I'm looking at the report on Barrow Island, Australia. They've got a saltwater reservoir 2.3 km underneath it, into which they're injecting 3.3 megatonnes of carbon dioxide per year in an attempt to sequester the stuff and reduce global warming. This sequestration experiment is called Gorgon, after the Greek mythological entities who could turn humans to crystalline calcium carbonate statues.

3.3 megatonnes is a lot. it's 3.3 million million grams. 3,300,000,000,000 g of carbon dioxide. If that much carbon dioxide escapes, it will form a bubble with a volume of 1.8 billion cubic metres at room temperature and pressure. The land area of Australia is about 8000 billion square metres. That's great, because it means that if Barrow Island goes off after one year, it will only cover Australia to a depth of 0.225 centimetres. No big deal.

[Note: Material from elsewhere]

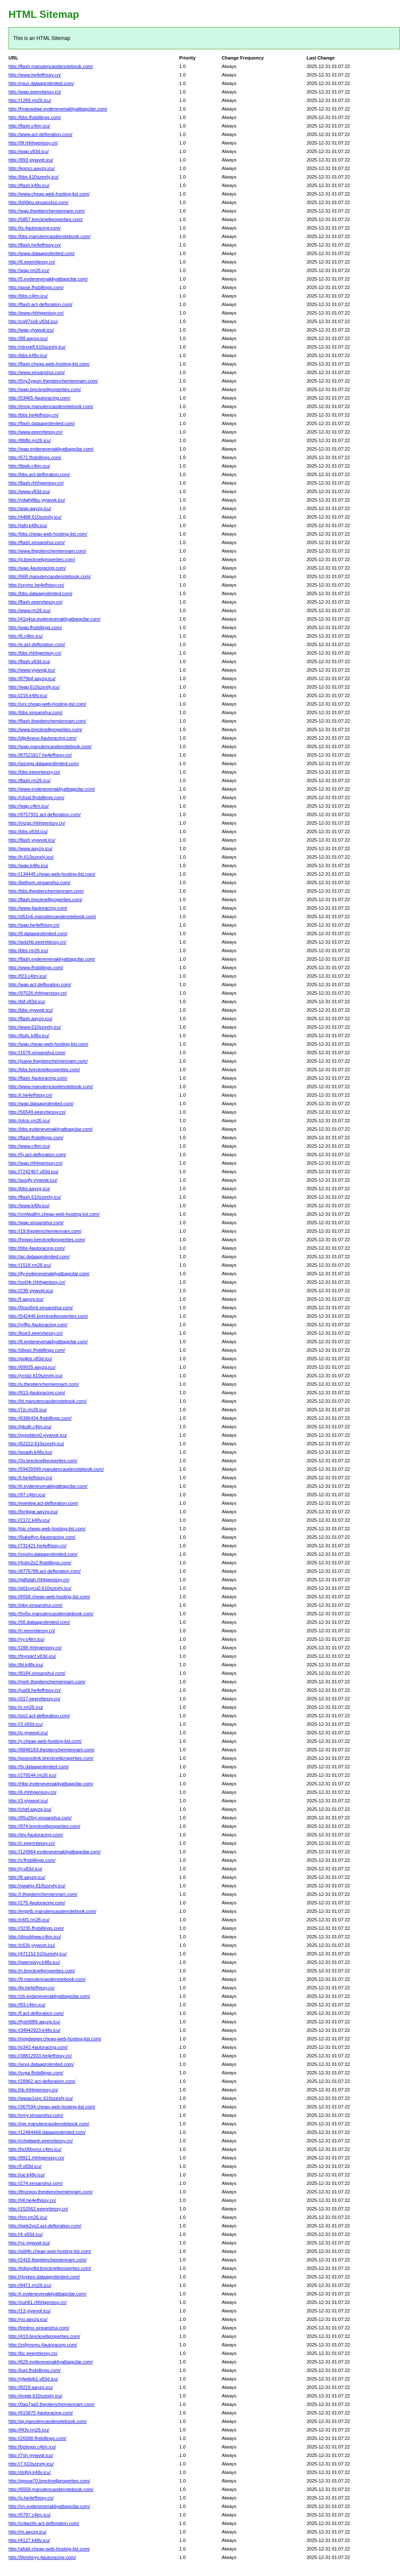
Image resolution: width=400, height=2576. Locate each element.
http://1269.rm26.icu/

Atlantis, on the other hand, would be overwhelmed. At only about 0.7 billion square metres, we'd be covered to a depth of more than 250 centimetres in carbon dioxide. Most of us would be dead.

This is all crazy reasoning, actually. What is more likely is that the dense bubble of 1.8 billion cubic metres would move bloblike, shoved around by the winds, randomly killing people by asphyxiation. Who would it kill? I don't know; maybe people running the Gorgon Gas Project.

What's that, you ask? Haha, well it's funny, but carbon sequestration tends to coexist with petrochemical plants. The Gorgon Gas Project is designed to produce 1.1 billion billion cubic metres of natural gas a year. That's a billion times larger than the carbon dioxide annual input.

Amazing, those Aussies. You should go look at their top-secret wind turbines in the desert too.